What you have to do:
Within the listing below, please copy exactly the lines between the line holding "working with a" and the line holding "initiatives for aging", inclusive.

[Material provided — start]

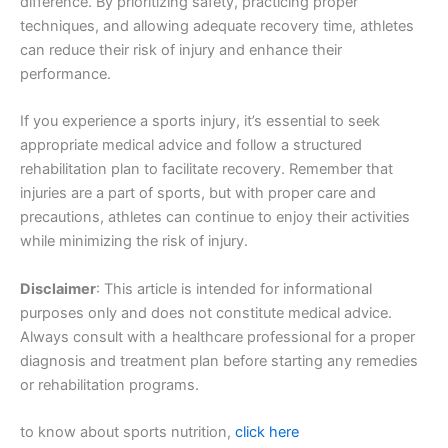
difference. By prioritizing safety, practicing proper
techniques, and allowing adequate recovery time, athletes
can reduce their risk of injury and enhance their
performance.
If you experience a sports injury, it’s essential to seek
appropriate medical advice and follow a structured
rehabilitation plan to facilitate recovery. Remember that
injuries are a part of sports, but with proper care and
precautions, athletes can continue to enjoy their activities
while minimizing the risk of injury.
Disclaimer
: This article is intended for informational
purposes only and does not constitute medical advice.
Always consult with a healthcare professional for a proper
diagnosis and treatment plan before starting any remedies
or rehabilitation programs.
to know about sports nutrition,
click here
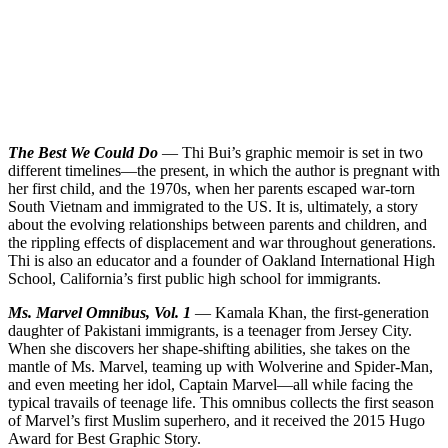
The Best We Could Do
— Thi Bui’s graphic memoir is set in two
different timelines—the present, in which the author is pregnant with
her first child, and the 1970s, when her parents escaped war-torn
South Vietnam and immigrated to the US. It is, ultimately, a story
about the evolving relationships between parents and children, and
the rippling effects of displacement and war throughout generations.
Thi is also an educator and a founder of Oakland International High
School, California’s first public high school for immigrants.
Ms. Marvel Omnibus, Vol. 1
— Kamala Khan, the first-generation
daughter of Pakistani immigrants, is a teenager from Jersey City.
When she discovers her shape-shifting abilities, she takes on the
mantle of Ms. Marvel, teaming up with Wolverine and Spider-Man,
and even meeting her idol, Captain Marvel—all while facing the
typical travails of teenage life. This omnibus collects the first season
of Marvel’s first Muslim superhero, and it received the 2015 Hugo
Award for Best Graphic Story.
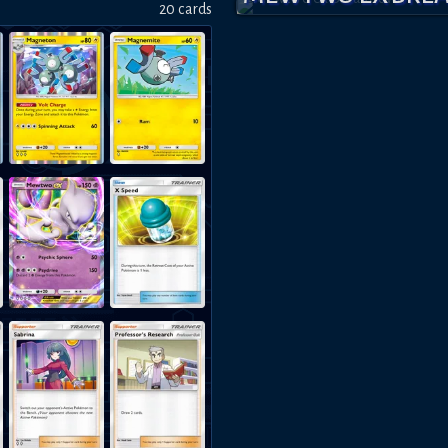
20
card
s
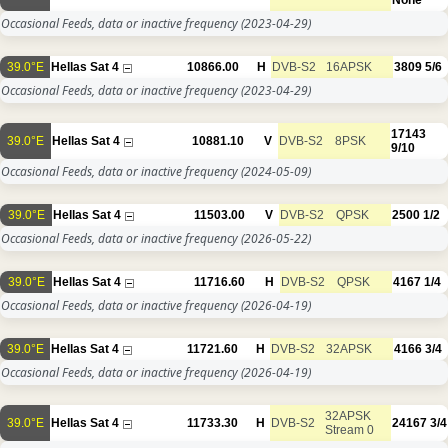
None
Occasional Feeds, data or inactive frequency
(2023-04-29)
39.0°E
Hellas Sat 4
10866.00
H
DVB-S2
16APSK
3809
5/6
Occasional Feeds, data or inactive frequency
(2023-04-29)
17143
39.0°E
Hellas Sat 4
10881.10
V
DVB-S2
8PSK
9/10
Occasional Feeds, data or inactive frequency
(2024-05-09)
39.0°E
Hellas Sat 4
11503.00
V
DVB-S2
QPSK
2500
1/2
Occasional Feeds, data or inactive frequency
(2026-05-22)
39.0°E
Hellas Sat 4
11716.60
H
DVB-S2
QPSK
4167
1/4
Occasional Feeds, data or inactive frequency
(2026-04-19)
39.0°E
Hellas Sat 4
11721.60
H
DVB-S2
32APSK
4166
3/4
Occasional Feeds, data or inactive frequency
(2026-04-19)
32APSK
39.0°E
Hellas Sat 4
11733.30
H
DVB-S2
24167
3/4
Stream 0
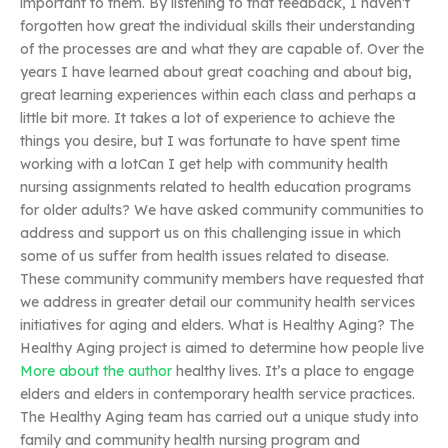
important to them. By listening to that feedback, I haven’t
forgotten how great the individual skills their understanding
of the processes are and what they are capable of. Over the
years I have learned about great coaching and about big,
great learning experiences within each class and perhaps a
little bit more. It takes a lot of experience to achieve the
things you desire, but I was fortunate to have spent time
working with a lotCan I get help with community health
nursing assignments related to health education programs
for older adults? We have asked community communities to
address and support us on this challenging issue in which
some of us suffer from health issues related to disease.
These community community members have requested that
we address in greater detail our community health services
initiatives for aging and elders. What is Healthy Aging? The
Healthy Aging project is aimed to determine how people live
More about the author
healthy lives. It’s a place to engage
elders and elders in contemporary health service practices.
The Healthy Aging team has carried out a unique study into
family and community health nursing program and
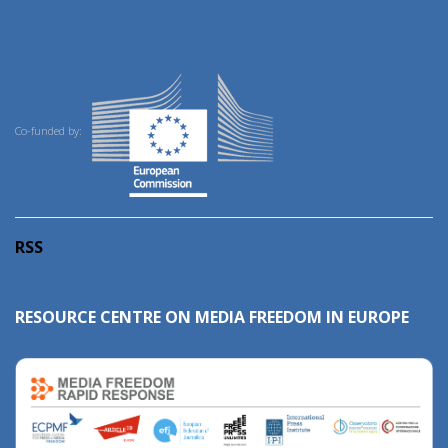
Co-funded by:
RSS
RESOURCE CENTRE ON MEDIA FREEDOM IN EUROPE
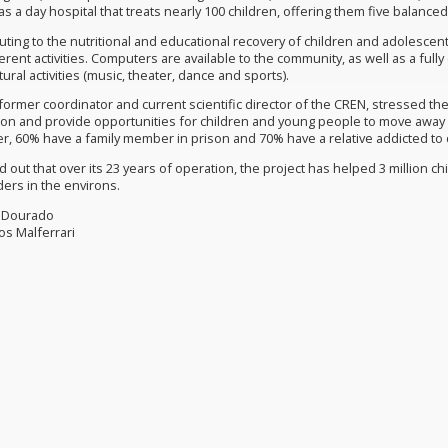
as a day hospital that treats nearly 100 children, offering them five balance
ting to the nutritional and educational recovery of children and adolescents
ferent activities. Computers are available to the community, as well as a ful
tural activities (music, theater, dance and sports).
ormer coordinator and current scientific director of the CREN, stressed the 
tion and provide opportunities for children and young people to move away 
er, 60% have a family member in prison and 70% have a relative addicted to 
 out that over its 23 years of operation, the project has helped 3 million c
rs in the environs.
a Dourado
los Malferrari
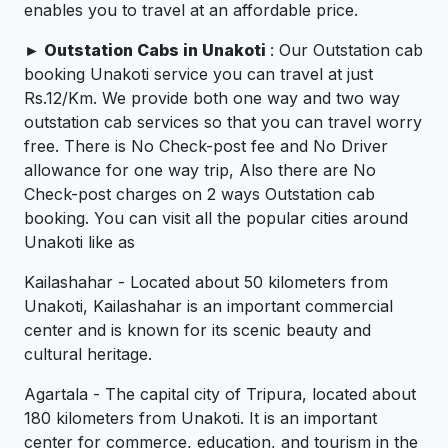
enables you to travel at an affordable price.
►
Outstation Cabs in Unakoti
: Our Outstation cab
booking Unakoti service you can travel at just
Rs.12/Km. We provide both one way and two way
outstation cab services so that you can travel worry
free. There is No Check-post fee and No Driver
allowance for one way trip, Also there are No
Check-post charges on 2 ways Outstation cab
booking. You can visit all the popular cities around
Unakoti like as
Kailashahar - Located about 50 kilometers from
Unakoti, Kailashahar is an important commercial
center and is known for its scenic beauty and
cultural heritage.
Agartala - The capital city of Tripura, located about
180 kilometers from Unakoti. It is an important
center for commerce, education, and tourism in the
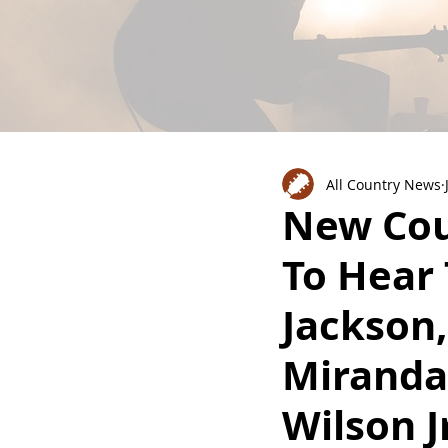
All Country News
New Cou
To Hear
Jackson
Miranda
Wilson J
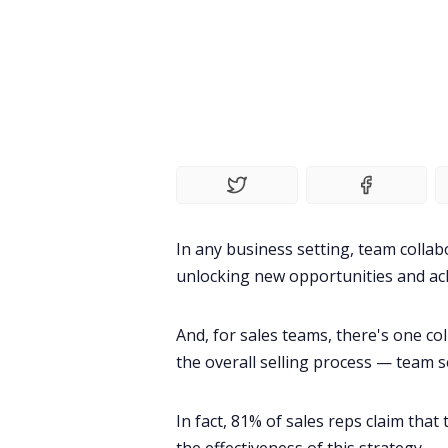
In any business setting, team
collab
unlocking new opportunities and ach
And, for
sales teams
, there's one co
the overall selling process — team se
In fact,
81% of sales reps
claim that 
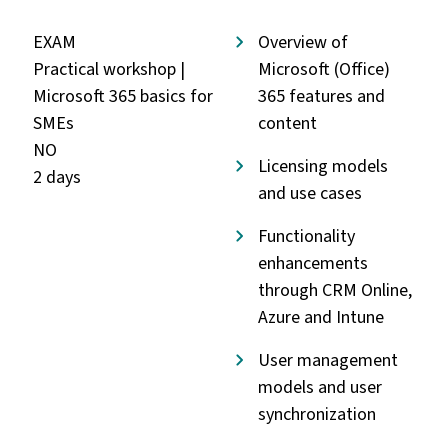
EXAM
Overview of
Practical workshop |
Microsoft (Office)
Microsoft 365 basics for
365 features and
SMEs
content
NO
Licensing models
2 days
and use cases
Functionality
enhancements
through CRM Online,
Azure and Intune
User management
models and user
synchronization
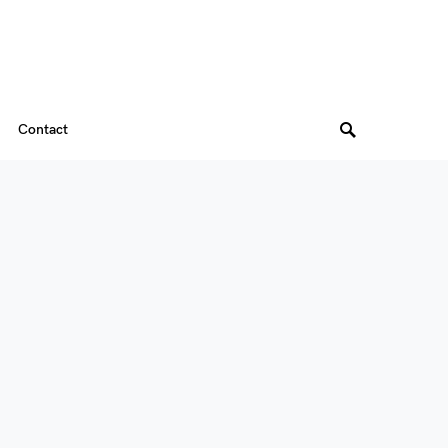
Contact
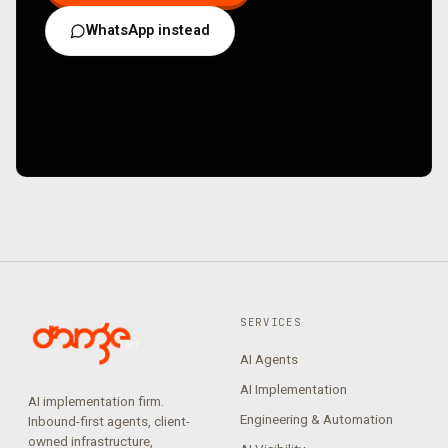
WhatsApp instead
SERVICES
AI Agents
AI Implementation
AI implementation firm.
Engineering & Automation
Inbound-first agents, client-
owned infrastructure,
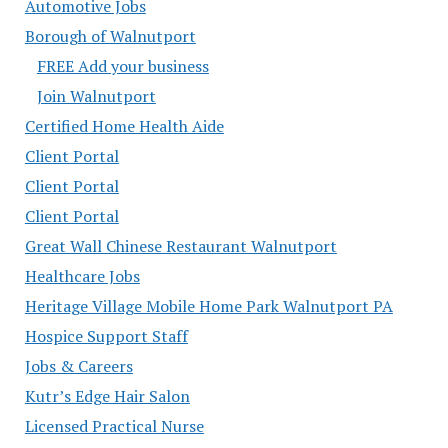
Automotive Jobs
Borough of Walnutport
FREE Add your business
Join Walnutport
Certified Home Health Aide
Client Portal
Client Portal
Client Portal
Great Wall Chinese Restaurant Walnutport
Healthcare Jobs
Heritage Village Mobile Home Park Walnutport PA
Hospice Support Staff
Jobs & Careers
Kutr’s Edge Hair Salon
Licensed Practical Nurse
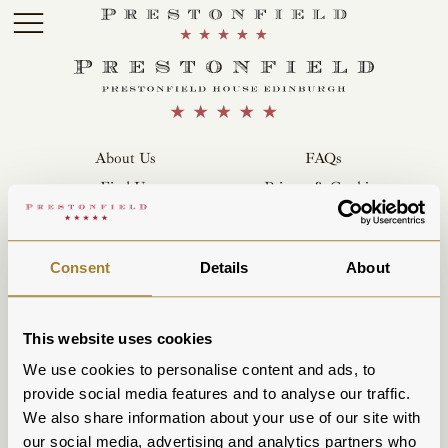
Skip to main content
About Us
FAQs
Find Us
Privacy & Cookies
Parking
Contact Us
Careers
Terms & Conditions
Consent
Details
About
Sustainability
POB Hotels
This website uses cookies
We use cookies to personalise content and ads, to
provide social media features and to analyse our traffic.
We also share information about your use of our site with
our social media, advertising and analytics partners who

[Material provided — finish]

Your response:
working with a lotCan I get help with community health
nursing assignments related to health education programs
for older adults? We have asked community communities to
address and support us on this challenging issue in which
some of us suffer from health issues related to disease.
These community community members have requested that
we address in greater detail our community health services
initiatives for aging and elders. What is Healthy Aging? The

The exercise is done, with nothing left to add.